Is a vector space with countable basis is countable?

Question

Let $F$ be countable field and the vector space $V$ spaned by $\{1,\alpha\}$. For example, for $F=\mathbb Q$, if $\alpha$ is like $\sqrt2$, then

$$f:V\to\mathbb Q\times\mathbb Q\\ p+q\alpha\mapsto(p,q)$$

is an isomorphism. From this we can conclude that $V=\mathbb Q(\alpha)$ is also countable. But what can we say if $\alpha$ is like $\pi$. It seems that

$$f:V\to\mathbb Q\times\mathbb Q\times\mathbb Q\times\cdots\\ p+q\alpha+r\alpha^2+\cdots\mapsto(p,q,r,\cdots)$$

is an ismorphism too, but I didn't see somewhere that if a countable product of countable sets $\mathbb Q\times\mathbb Q\times\mathbb Q\times\cdots$ is countable. Also I read somewhere that $\mathbb Q(\alpha)$ is the set of elements like $\frac{p_1+p_2\alpha+\cdots p_n\alpha^{n-1}}{q_1+q_2\alpha+\cdots q_n\alpha^{n-1}}$. So I'm a bit confused about that, since I got any element of $V$ like $p+q\alpha+r\alpha^2+\cdots$. Could you please help me?

Answer 1

Hint:

The set of sums $p_0 + p_1\alpha$ is countable.

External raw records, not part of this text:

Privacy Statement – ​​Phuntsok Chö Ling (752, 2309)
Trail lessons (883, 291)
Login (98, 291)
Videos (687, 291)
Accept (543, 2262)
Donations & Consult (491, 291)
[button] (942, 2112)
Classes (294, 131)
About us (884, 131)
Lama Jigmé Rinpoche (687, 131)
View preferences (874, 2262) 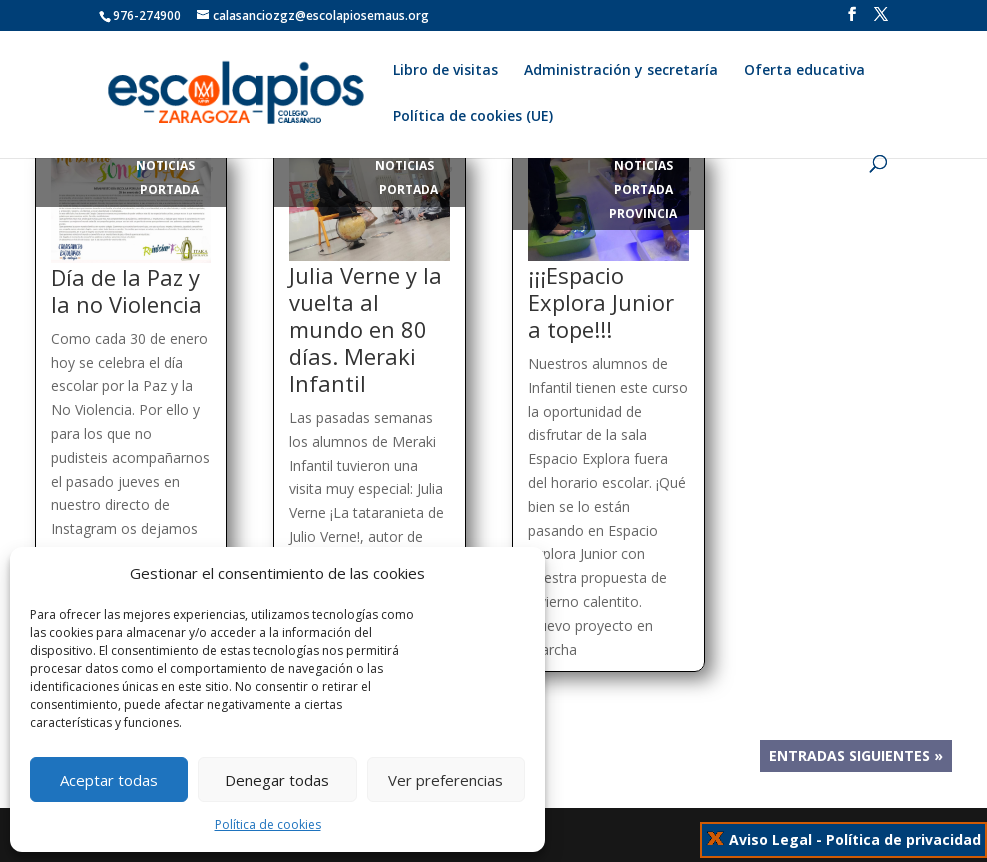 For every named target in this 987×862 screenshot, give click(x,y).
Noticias (165, 165)
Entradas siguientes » (856, 756)
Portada (169, 189)
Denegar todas (277, 780)
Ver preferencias (445, 780)
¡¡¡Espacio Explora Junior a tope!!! (601, 302)
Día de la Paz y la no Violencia (126, 290)
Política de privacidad (903, 839)
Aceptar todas (109, 780)
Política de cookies (268, 824)
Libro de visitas (445, 71)
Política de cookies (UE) (473, 117)
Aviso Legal (770, 839)
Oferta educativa (804, 71)
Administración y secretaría (621, 71)
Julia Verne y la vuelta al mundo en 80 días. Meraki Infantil (365, 329)
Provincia (643, 213) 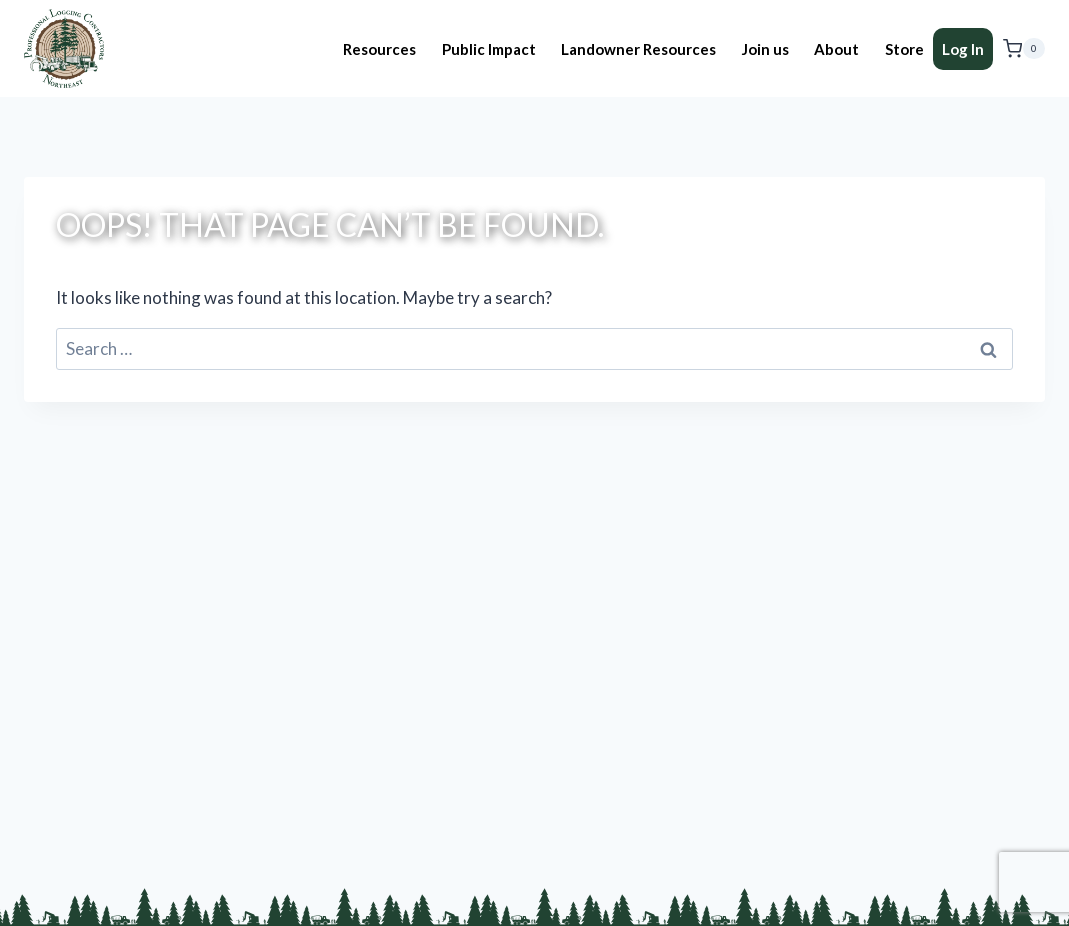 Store (904, 49)
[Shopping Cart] (1024, 49)
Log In (963, 49) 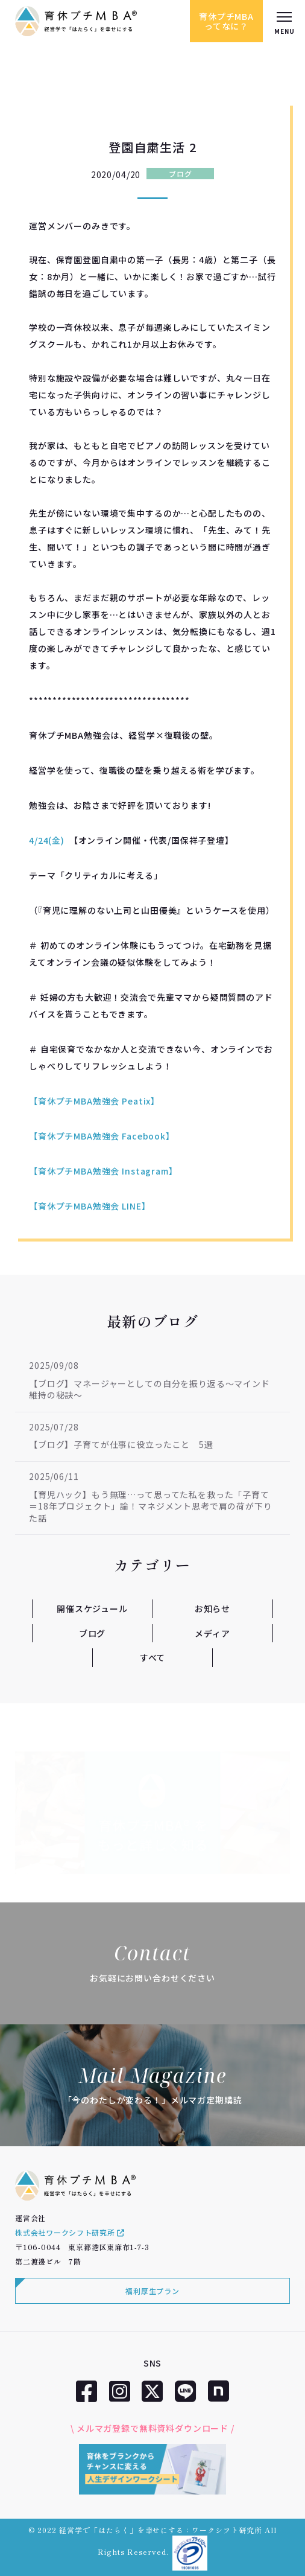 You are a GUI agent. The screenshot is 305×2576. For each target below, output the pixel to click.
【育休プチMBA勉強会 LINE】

The set of sums $p_0 + p_1\alpha + p_2\alpha^2$ is countable.

$\cdots$

Answer 2

The field $\mathbb{Q}(\alpha)$ is the smallest field containing $\mathbb{Q}$ and $\alpha$. Therefore it should contain any element reachable by finitely many products, sums, inversions built from $\alpha$ and rational numbers. This does not include series which require infinitely many steps.

From the fact that there are countably many fractions $\dfrac{P(\alpha)}{Q(\alpha)}$ with $\deg P\leq n$ and $\deg Q\leq n$, you can conclude that $\mathbb{Q}(\alpha)$ is countable.